KOROPAK.CO.ID – Lahir pada 8 September 1989, Angga Raka Prabowo tumbuh menjadi salah satu tokoh muda yang diperhitungkan dalam lanskap politik dan komunikasi digital Indonesia.
Sosok yang kini menjabat sebagai Wakil Menteri Komunikasi dan Digital sejak 19 Agustus 2024 ini dikenal lewat rekam jejaknya yang konsisten di bidang komunikasi politik, teknologi, hingga media massa.
Pendidikan formal Angga dimulai dari Universitas Jayabaya, tempat ia menyelesaikan studi S1 Hubungan Internasional pada tahun 2011. Sejak awal, ia menunjukkan minat dan keahlian dalam bidang komunikasi strategis, sebuah fondasi penting yang kelak membentuk arah kariernya di ranah politik dan pemerintahan.
Sebelum masuk ke lingkaran pemerintahan, Angga dikenal luas melalui perannya dalam Tim Kampanye Nasional (TKN) Prabowo Subianto–Gibran Rakabuming Raka pada Pemilu Presiden 2024.

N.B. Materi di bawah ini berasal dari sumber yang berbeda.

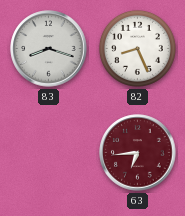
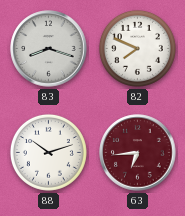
82: 8:26 -> 7:49
88: none -> 10:12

Sebagai Ketua Bidang Komunikasi sekaligus Direktur Media Kampanye, Angga memainkan peran sentral dalam membangun citra dan strategi komunikasi pasangan calon yang kemudian berhasil memenangkan kontestasi politik nasional tersebut.
Baca: Jejak Politik Wamendag Termuda, Dyah Roro Esti di Kabinet Prabowo-Gibran
Dalam tubuh Partai Gerindra, partai yang dipimpin langsung oleh Presiden Prabowo Subianto, Angga dipercaya menduduki posisi strategis sebagai Wakil Sekretaris Jenderal dan Ketua Badan Komunikasi.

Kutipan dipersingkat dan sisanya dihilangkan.